---------- Provided records ----------

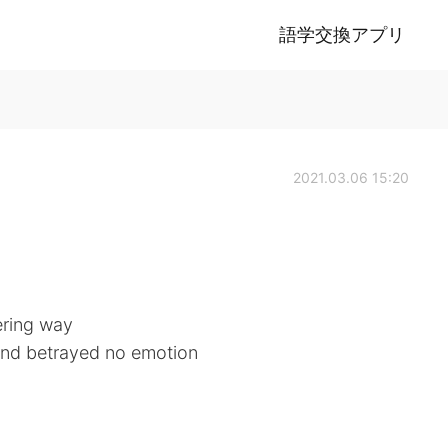
語学交換アプリ
2021.03.06 15:20
ering way
 and betrayed no emotion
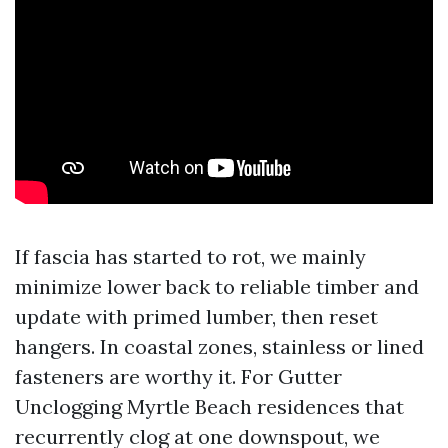
If fascia has started to rot, we mainly
minimize lower back to reliable timber and
update with primed lumber, then reset
hangers. In coastal zones, stainless or lined
fasteners are worthy it. For Gutter
Unclogging Myrtle Beach residences that
recurrently clog at one downspout, we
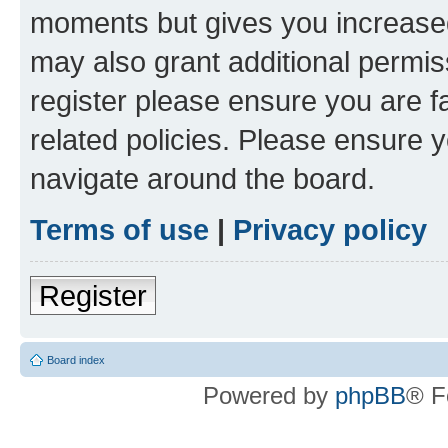
moments but gives you increased
may also grant additional permis
register please ensure you are f
related policies. Please ensure 
navigate around the board.
Terms of use
|
Privacy policy
Register
Board index
Powered by
phpBB
® F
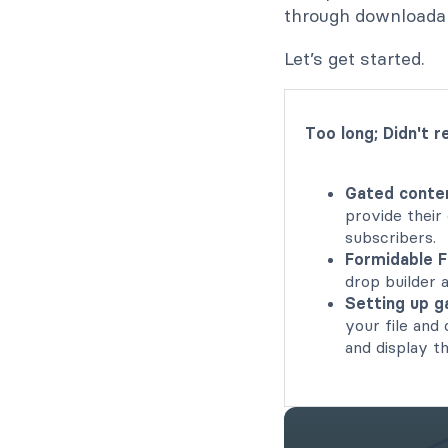
through downloadab
Let’s get started.
Too long; Didn't r
Gated conten
provide their
subscribers.
Formidable F
drop builder 
Setting up g
your file and
and display t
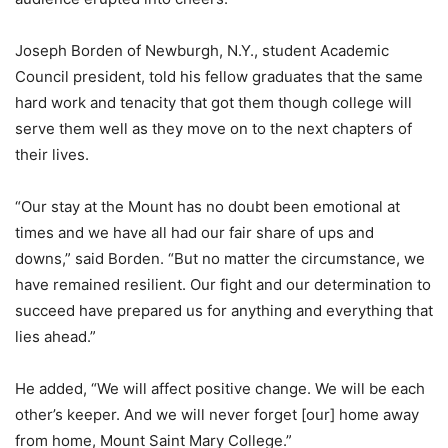
Joseph Borden of Newburgh, N.Y., student Academic
Council president, told his fellow graduates that the same
hard work and tenacity that got them though college will
serve them well as they move on to the next chapters of
their lives.
“Our stay at the Mount has no doubt been emotional at
times and we have all had our fair share of ups and
downs,” said Borden. “But no matter the circumstance, we
have remained resilient. Our fight and our determination to
succeed have prepared us for anything and everything that
lies ahead.”
He added, “We will affect positive change. We will be each
other’s keeper. And we will never forget [our] home away
from home, Mount Saint Mary College.”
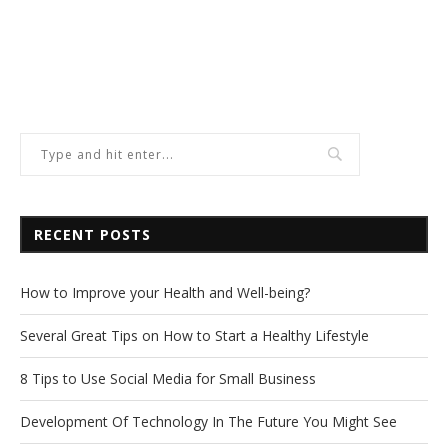
RECENT POSTS
How to Improve your Health and Well-being?
Several Great Tips on How to Start a Healthy Lifestyle
8 Tips to Use Social Media for Small Business
Development Of Technology In The Future You Might See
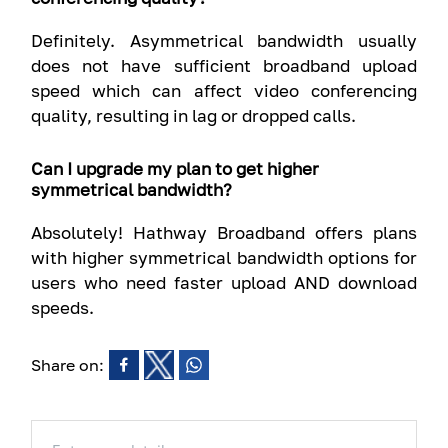
Definitely. Asymmetrical bandwidth usually
does not have sufficient broadband upload
speed which can affect video conferencing
quality, resulting in lag or dropped calls.
Can I upgrade my plan to get higher
symmetrical bandwidth?
Absolutely! Hathway Broadband offers plans
with higher symmetrical bandwidth options for
users who need faster upload AND download
speeds.
Share on:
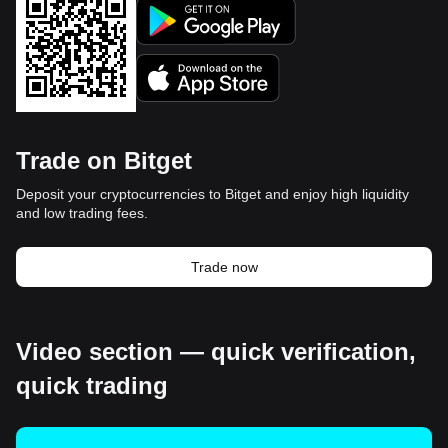
Trade on Bitget
Deposit your cryptocurrencies to Bitget and enjoy high liquidity
and low trading fees.
Trade now
Video section — quick verification,
quick trading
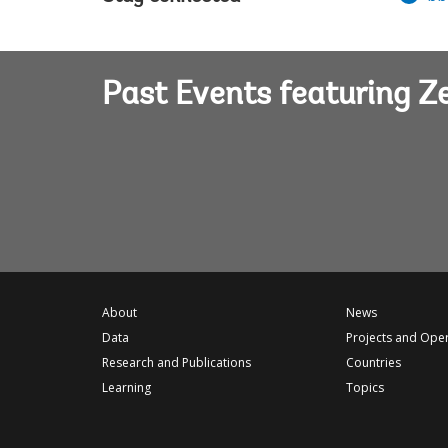
Past Events featuring 
About
News
Data
Projects and Ope
Research and Publications
Countries
Learning
Topics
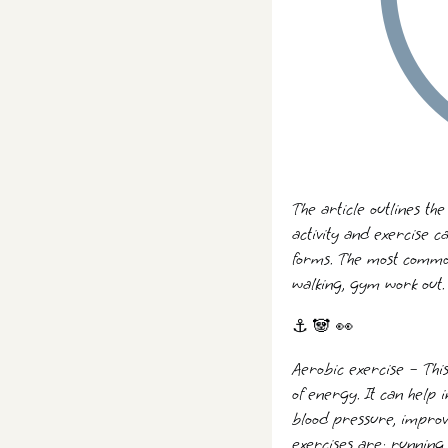
The article outlines the
activity and exercise c
forms. The most common
walking, gym work out. 
⚓ 🐼 👀
Aerobic exercise – Thi
of energy. It can help
blood pressure, improv
exercises are: running,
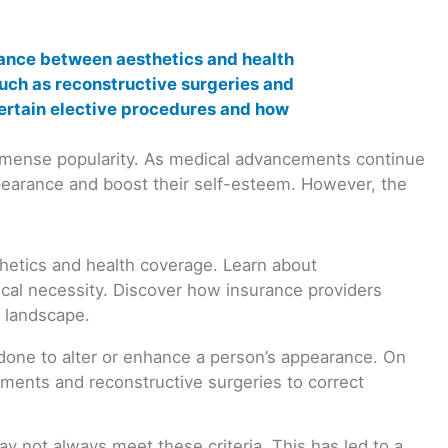
immense popularity. As medical advancements continue
ppearance and boost their self-esteem. However, the
y done to alter or enhance a person’s appearance. On
ments and reconstructive surgeries to correct
y not always meet these criteria. This has led to a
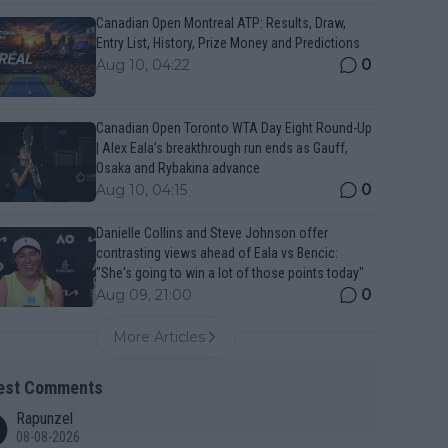
Canadian Open Montreal ATP: Results, Draw,
Entry List, History, Prize Money and Predictions
0
Aug 10, 04:22
Canadian Open Toronto WTA Day Eight Round-Up
| Alex Eala’s breakthrough run ends as Gauff,
Osaka and Rybakina advance
0
Aug 10, 04:15
Danielle Collins and Steve Johnson offer
contrasting views ahead of Eala vs Bencic:
"She's going to win a lot of those points today"
0
Aug 09, 21:00
More Articles
est Comments
Rapunzel
08-08-2026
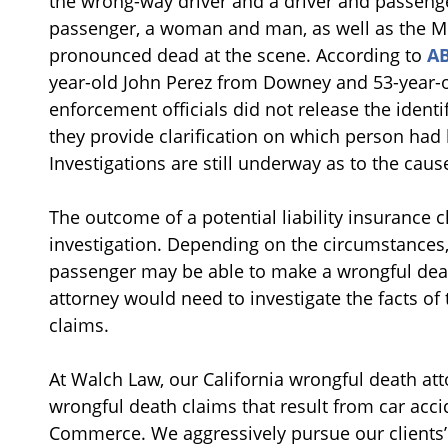
the wrong-way driver and a driver and passenge
passenger, a woman and man, as well as the Min
pronounced dead at the scene. According to
A
year-old John Perez from Downey and 53-year-o
enforcement officials did not release the identi
they provide clarification on which person had 
Investigations are still underway as to the cau
The outcome of a potential liability insurance 
investigation. Depending on the circumstances, 
passenger may be able to make a wrongful death
attorney would need to investigate the facts of 
claims.
At Walch Law, our California wrongful death at
wrongful death claims that result from car accid
Commerce. We aggressively pursue our clients’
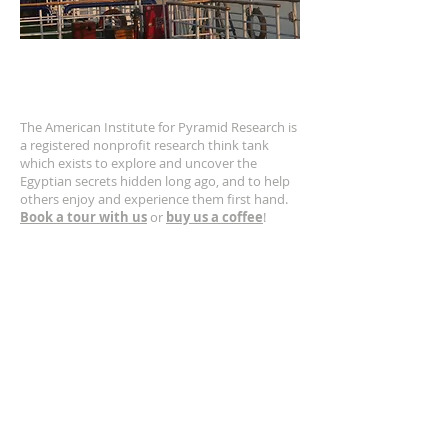
ABOUT US
The American Institute for Pyramid Research is
a registered nonprofit research think tank
which exists to explore and uncover the
Egyptian secrets hidden long ago, and to help
others enjoy and experience them first hand.
Book a tour with us
or
buy us a coffee
!
CONTACT US
630-400-5132
Email us!
https://www.greatpyramid.org
SUBSCRIBE FOR EMAILS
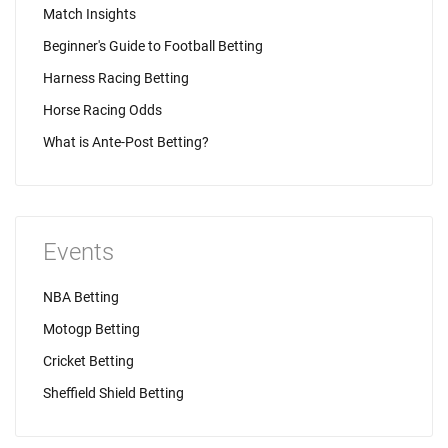
Match Insights
Beginner's Guide to Football Betting
Harness Racing Betting
Horse Racing Odds
What is Ante-Post Betting?
Events
NBA Betting
Motogp Betting
Cricket Betting
Sheffield Shield Betting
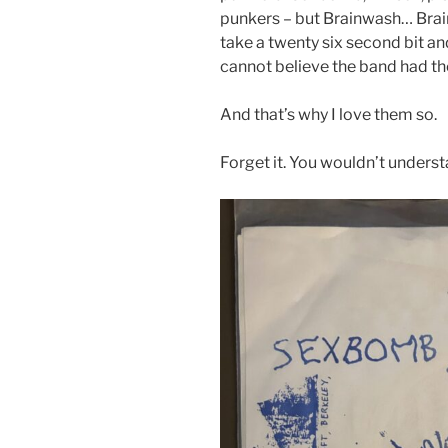
punkers – but Brainwash… Brain
take a twenty six second bit and 
cannot believe the band had th
And that’s why I love them so.
Forget it. You wouldn’t unders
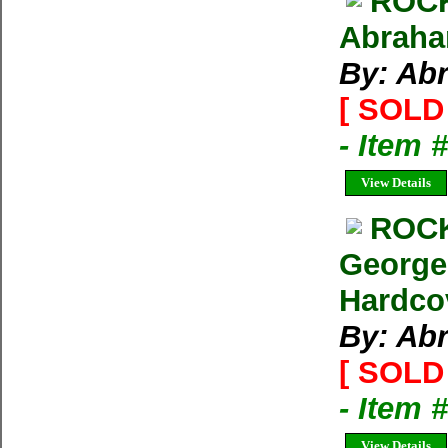
ROCK
Abraham
By: Ab
[ SOLD 
- Item 
View Details
ROCK
George
Hardco
By: Ab
[ SOLD 
- Item 
View Details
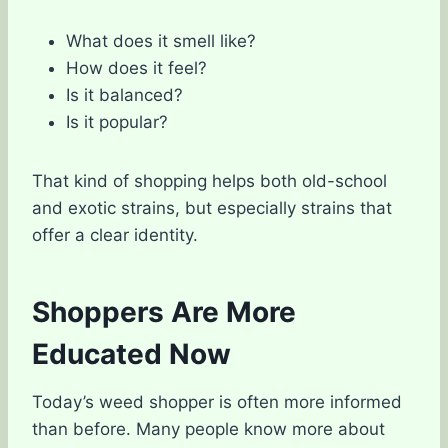
What does it smell like?
How does it feel?
Is it balanced?
Is it popular?
That kind of shopping helps both old-school
and exotic strains, but especially strains that
offer a clear identity.
Shoppers Are More
Educated Now
Today’s weed shopper is often more informed
than before. Many people know more about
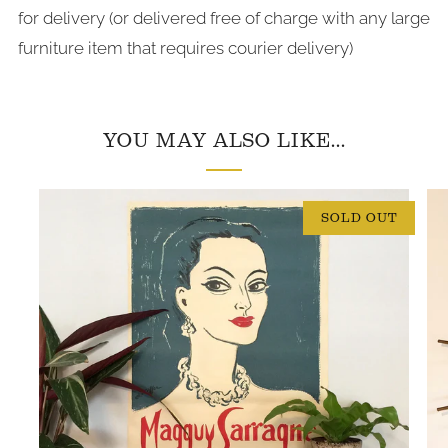
for delivery (or delivered free of charge with any large
furniture item that requires courier delivery)
YOU MAY ALSO LIKE...
SOLD OUT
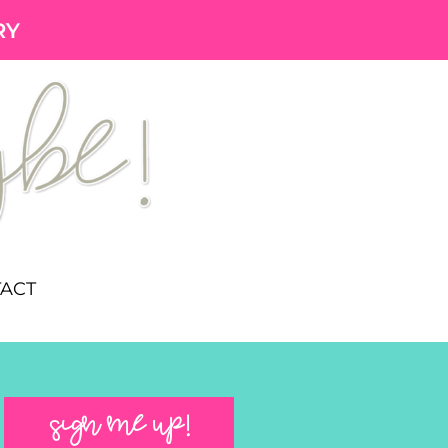
RY
ACT
SIGN ME UP!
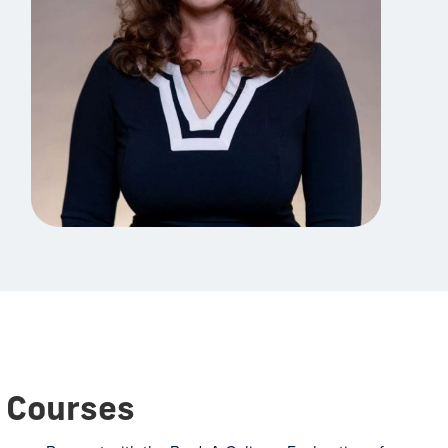
Courses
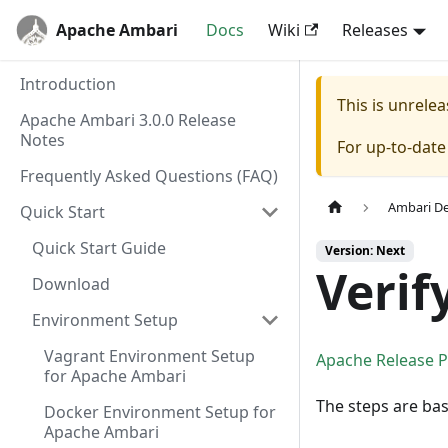
Apache Ambari
Docs
Wiki
Releases
Introduction
This is unrel
Apache Ambari 3.0.0 Release
Notes
For up-to-dat
Frequently Asked Questions (FAQ)
Ambari D
Quick Start
Quick Start Guide
Version: Next
Verif
Download
Environment Setup
Vagrant Environment Setup
Apache Release 
for Apache Ambari
The steps are ba
Docker Environment Setup for
Apache Ambari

----------

What the task asks:
When restating the records word for word, omit any picture they contain.

Answer to this exercise:
語学交換アプリ
2021.03.06 15:20
ering way
 and betrayed no emotion
If fascia has started to rot, we mainly
minimize lower back to reliable timber and
update with primed lumber, then reset
hangers. In coastal zones, stainless or lined
fasteners are worthy it. For Gutter
Unclogging Myrtle Beach residences that
recurrently clog at one downspout, we
moments but gives you increased
may also grant additional permis
register please ensure you are f
related policies. Please ensure 
navigate around the board.
Terms of use
|
Privacy policy
Register
Board index
Powered by
phpBB
® F
through downloadab
Let’s get started.
Too long; Didn't r
Gated conten
provide their
subscribers.
Formidable F
drop builder 
Setting up g
your file and
and display t
Joseph Borden of Newburgh, N.Y., student Academic
Council president, told his fellow graduates that the same
hard work and tenacity that got them though college will
serve them well as they move on to the next chapters of
their lives.
“Our stay at the Mount has no doubt been emotional at
times and we have all had our fair share of ups and
downs,” said Borden. “But no matter the circumstance, we
have remained resilient. Our fight and our determination to
succeed have prepared us for anything and everything that
lies ahead.”
He added, “We will affect positive change. We will be each
other’s keeper. And we will never forget [our] home away
from home, Mount Saint Mary College.”
RECENT POSTS
How to Improve your Health and Well-being?
Several Great Tips on How to Start a Healthy Lifestyle
8 Tips to Use Social Media for Small Business
Development Of Technology In The Future You Might See
Definitely. Asymmetrical bandwidth usually
does not have sufficient broadband upload
speed which can affect video conferencing
quality, resulting in lag or dropped calls.
Can I upgrade my plan to get higher
symmetrical bandwidth?
Absolutely! Hathway Broadband offers plans
with higher symmetrical bandwidth options for
users who need faster upload AND download
speeds.
Share on:
Trade on Bitget
Deposit your cryptocurrencies to Bitget and enjoy high liquidity
and low trading fees.
Trade now
Video section — quick verification,
quick trading
Past Events featuring 
About
News
Data
Projects and Ope
Research and Publications
Countries
Learning
Topics
The article outlines the
activity and exercise c
forms. The most common
walking, gym work out. 
⚓ 🐼 👀
Aerobic exercise – Thi
of energy. It can help
blood pressure, improv
exercises are: running,
immense popularity. As medical advancements continue
ppearance and boost their self-esteem. However, the
y done to alter or enhance a person’s appearance. On
ments and reconstructive surgeries to correct
y not always meet these criteria. This has led to a
Canadian Open Montreal ATP: Results, Draw,
Entry List, History, Prize Money and Predictions
0
Aug 10, 04:22
Canadian Open Toronto WTA Day Eight Round-Up
| Alex Eala’s breakthrough run ends as Gauff,
Osaka and Rybakina advance
0
Aug 10, 04:15
Danielle Collins and Steve Johnson offer
contrasting views ahead of Eala vs Bencic:
"She's going to win a lot of those points today"
0
Aug 09, 21:00
More Articles
est Comments
Rapunzel
08-08-2026
the wrong-way driver and a driver and passenge
passenger, a woman and man, as well as the Min
pronounced dead at the scene. According to
A
year-old John Perez from Downey and 53-year-o
enforcement officials did not release the identi
they provide clarification on which person had 
Investigations are still underway as to the cau
The outcome of a potential liability insurance 
investigation. Depending on the circumstances, 
passenger may be able to make a wrongful death
attorney would need to investigate the facts of 
claims.
At Walch Law, our California wrongful death at
wrongful death claims that result from car accid
Commerce. We aggressively pursue our clients’
ABOUT US
The American Institute for Pyramid Research is
a registered nonprofit research think tank
which exists to explore and uncover the
Egyptian secrets hidden long ago, and to help
others enjoy and experience them first hand.
Book a tour with us
or
buy us a coffee
!
CONTACT US
630-400-5132
Email us!
https://www.greatpyramid.org
SUBSCRIBE FOR EMAILS
Match Insights
Beginner's Guide to Football Betting
Harness Racing Betting
Horse Racing Odds
What is Ante-Post Betting?
Events
NBA Betting
Motogp Betting
Cricket Betting
Sheffield Shield Betting
punkers – but Brainwash… Brain
take a twenty six second bit and 
cannot believe the band had th
And that’s why I love them so.
Forget it. You wouldn’t unders
ROCK
Abraham
By: Ab
[ SOLD 
- Item 
View Details
ROCK
George
Hardco
By: Ab
[ SOLD 
- Item 
View Details
What does it smell like?
How does it feel?
Is it balanced?
Is it popular?
That kind of shopping helps both old-school
and exotic strains, but especially strains that
offer a clear identity.
Shoppers Are More
Educated Now
Today’s weed shopper is often more informed
than before. Many people know more about
for delivery (or delivered free of charge with any large
furniture item that requires courier delivery)
YOU MAY ALSO LIKE...
SOLD OUT
RY
ACT
SIGN ME UP!
Courses
Apache Ambari
Docs
Wiki
Releases
Introduction
This is unrel
Apache Ambari 3.0.0 Release
Notes
For up-to-dat
Frequently Asked Questions (FAQ)
Ambari D
Quick Start
Quick Start Guide
Version: Next
Verif
Download
Environment Setup
Vagrant Environment Setup
Apache Release 
for Apache Ambari
The steps are ba
Docker Environment Setup for
Apache Ambari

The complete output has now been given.